Assim, muitas vezes ao julgar a conduta social do agente, o juízo usa como parâmetro os valores dos segmentos sociais economicamente mais favorecidos, ou seja, aquele a que, em geral, pertence o próprio magistrado, levando o julgador a ser mais rigoroso na fixação da pena-base dos réus pertencentes a determinados grupos sociais diferentes do seu.

De acordo com Nucci, conduta social "É o papel na comunidade, inserido no contexto da família, do trabalho, da escola, da vizinhança etc. O magistrado precisa conhecer a pessoa que estará julgando, a fim de saber se merece uma reprimenda maior ou menor, daí por que a importância das perguntas que devem ser dirigidas ao acusado, no interrogatório, e às testemunhas, durante a instrução. Um péssimo pai e marido violento, em caso de condenação por lesões corporais graves, merece pena superior à mínima, por exemplo"[4].

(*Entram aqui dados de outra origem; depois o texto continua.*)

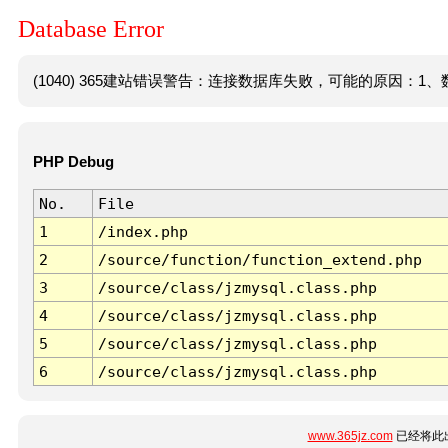
Database Error
(1040) 365建站错误警告：连接数据库失败，可能的原因：1、数
PHP Debug
No.
File
1
/index.php
2
/source/function/function_extend.php
3
/source/class/jzmysql.class.php
4
/source/class/jzmysql.class.php
5
/source/class/jzmysql.class.php
6
/source/class/jzmysql.class.php
www.365jz.com
已经将此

José Eulálio de Almeida[5] elenca exemplos desses parâmetros, obtidos a partir das provas dos autos que servem de base para o juízo acerca da conduta social, dentre os quais:

“A tendência do réu ao trabalho ou ao ócio, a sua afetividade ou desprezo para com os familiares, o prestígio e a respeitabilidade de que goza perante as pessoas, o seu entretenimento predileto, se frequenta clubes sociais, ou se prefere a companhia constante de pessoas de comportamento suspeito, frequentando locais de concentração de delinquentes ou lupanares, seu grau de escolaridade, seu interesse pelos estudos, bem como seu relacionamento com funcionários, professores e diretores do estabelecimento escolar que frequenta”.

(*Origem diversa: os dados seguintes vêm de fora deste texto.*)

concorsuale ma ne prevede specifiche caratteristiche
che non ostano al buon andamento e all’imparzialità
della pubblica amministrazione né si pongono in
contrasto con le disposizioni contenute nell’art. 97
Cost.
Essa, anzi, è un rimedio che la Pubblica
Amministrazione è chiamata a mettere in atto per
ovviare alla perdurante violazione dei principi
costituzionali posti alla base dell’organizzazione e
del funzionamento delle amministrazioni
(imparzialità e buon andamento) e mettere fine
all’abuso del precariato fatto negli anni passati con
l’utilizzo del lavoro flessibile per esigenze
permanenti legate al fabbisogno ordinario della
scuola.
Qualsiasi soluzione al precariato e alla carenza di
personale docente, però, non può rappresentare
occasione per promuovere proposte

Assim, a conduta social como critério de fixação da pena, toma por base elementos não tipificados relativos exclusivamente aos costumes do autor.

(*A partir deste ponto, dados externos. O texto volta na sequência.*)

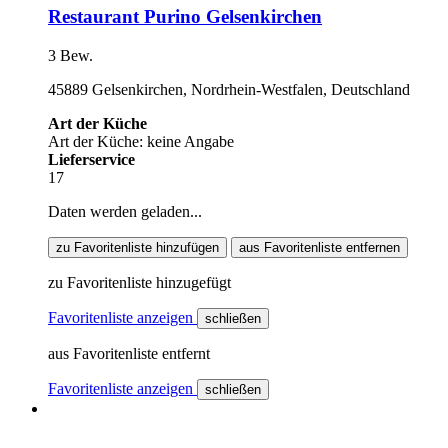
Restaurant Purino Gelsenkirchen
3 Bew.
45889 Gelsenkirchen, Nordrhein-Westfalen, Deutschland
Art der Küche
Art der Küche: keine Angabe
Lieferservice
17
Daten werden geladen...
zu Favoritenliste hinzufügen
aus Favoritenliste entfernen
zu Favoritenliste hinzugefügt
Favoritenliste anzeigen
schließen
aus Favoritenliste entfernt
Favoritenliste anzeigen
schließen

Desse modo, averiguar a conduta social do réu é uma tarefa complexa que acaba por definir uma moral a ser seguida, evidenciando-se uma tendência em se conceber certos sujeitos como delinquentes, muitas vezes, num padrão de conduta social que diverge daquele entendido como adequado para os sujeitos economicamente mais favorecidos, dentre os quais, em geral, se inclui o magistrado.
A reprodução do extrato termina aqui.